Aber nun der ehemalige Bericht:

Mein Teich und mein Bachlauf sind erst Ende Juli 2003 fertiggeworden (zu mindestens fast) und somit noch absolut zu einer Neuanlage zu zählen. Ich möchte daher auch keine Bildergalerie machen, sondern eher auf die Punkte eingehen, die für andere in ähnlicher Lage vielleicht interessant sein könnten.


 I. Problem: maximale Teichgröße bei kleinem Grundstück

II. Problem: erforderliche Teichtiefe für Fische im Winter

III. Problem: Kinder am Wasser

IV. Problem: so naturnah wie möglich

V. Problem: Stegpfosten

VI. Sonstige Speziallösungen

VII. Das Wichtigste und eine Gesamtansicht


Zuerst sollte ich mich vielleicht korrigieren - ich habe keinen Garten mit Teich und Bachlauf sondern einen Wassergarten. Rechnet man die große Terrasse nicht zum Grundstück dazu, so habe ich vermutlich knapp 50 % des Gartens unter Wasser gesetzt. Fast alle, die meinen Gartenteich besuchen kommen, sind am Anfang erstaunt, haben sie doch ein kleines Plastikbecken erwartet, wie man es normalerweise vor Reihenhäusern findet.

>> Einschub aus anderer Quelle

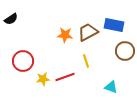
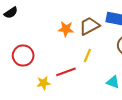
yellow line: (86, 61) -> (87, 56), turned 40
yellow star: (43, 79) -> (44, 83), moved

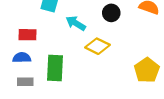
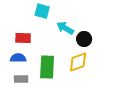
black circle: (111, 13) -> (84, 39), moved
yellow diamond: (97, 46) -> (78, 62), moved, turned -45

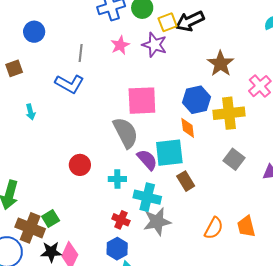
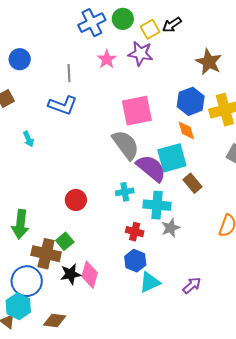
black arrow: (190, 21) -> (172, 25), size x0.7
purple semicircle: (147, 160) -> (151, 168), size x1.4
red circle: (80, 165) -> (76, 200), moved
gray star: (157, 222) -> (171, 228), size x0.7

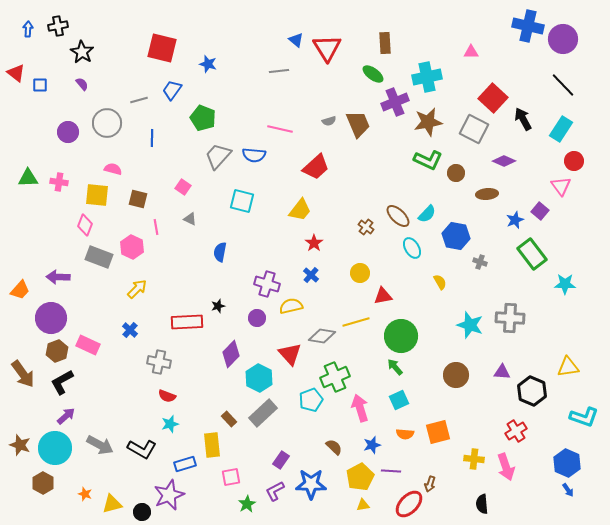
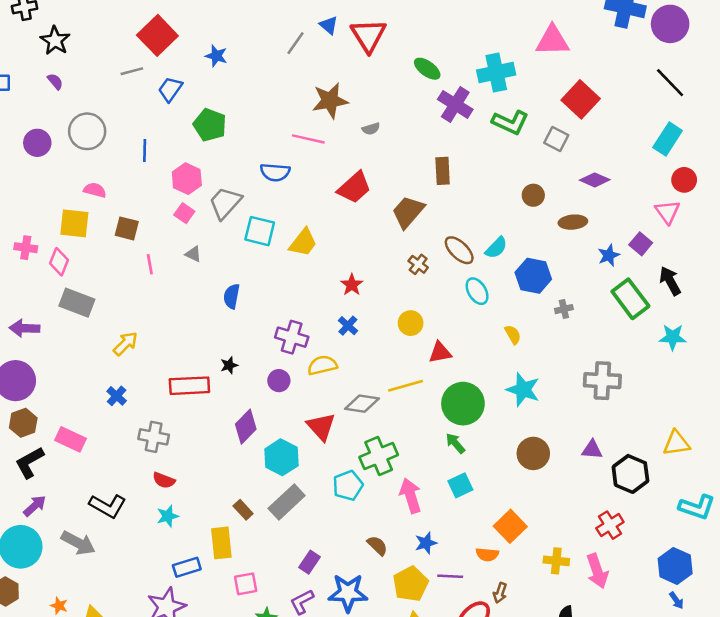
brown rectangle: (385, 43) -> (443, 171), moved
red square: (162, 48) -> (157, 35), turned 32
pink triangle: (471, 52) -> (552, 41), size x1.8
gray line: (279, 71) -> (296, 43), moved, turned -48
gray line: (139, 100) -> (132, 71), moved
purple cross: (395, 102) -> (455, 104), turned -36
black arrow: (523, 119) -> (670, 281), moved
brown star: (428, 122) -> (330, 101), moved
brown trapezoid: (358, 124) -> (408, 212), moved, turned -116
gray square: (474, 129) -> (556, 139), size x0.7
gray trapezoid: (218, 156) -> (225, 203), moved
green L-shape: (428, 160) -> (510, 122), moved
pink cross: (59, 182) -> (26, 248), moved
yellow trapezoid: (300, 210) -> (303, 243), moved
pink hexagon: (132, 247) -> (187, 179), moved
gray cross: (480, 262) -> (564, 309), turned -32
cyan star: (470, 325) -> (523, 390), moved
pink rectangle: (88, 345) -> (71, 439), moved
orange square: (438, 432) -> (510, 526), turned -30
orange semicircle: (405, 434) -> (487, 554), moved
black L-shape: (142, 449) -> (108, 506), moved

Hat man sich an die Größe gewöhnt, sieht es einfach spitzenmäßig aus (auch für die Besucher) – ich habe mich beim Bauen ausführlich daran gewöhnen können ;-)


*I. Problem: Teichgröße bei kleinem Grundstück*

Je größer die Wassermenge, desto stabiler die Wasserwerte. Dies war für mich eine der wichtigsten Regeln und da ich auch noch etwas Wasserfläche neben den Pflanzen sehen wollte überlegte ich mir, wie groß ich den Teich machen kann.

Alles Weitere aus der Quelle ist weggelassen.